··· Extracted information

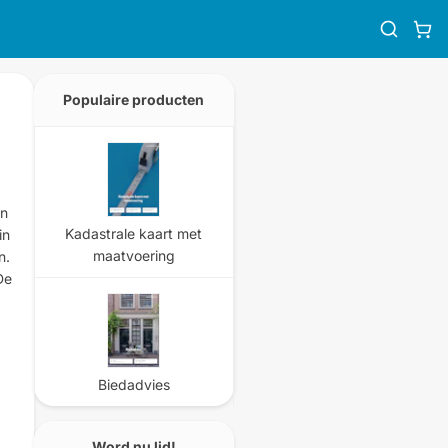
Populaire producten
en
Kadastrale kaart met
in
maatvoering
n.
De
Biedadvies
Word nu lid!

······

* _What the task asks_: The entries are to be transcribed word for word, without their images.

* _Worked solution_:
Populaire producten
en
Kadastrale kaart met
in
maatvoering
n.
De
Biedadvies
Word nu lid!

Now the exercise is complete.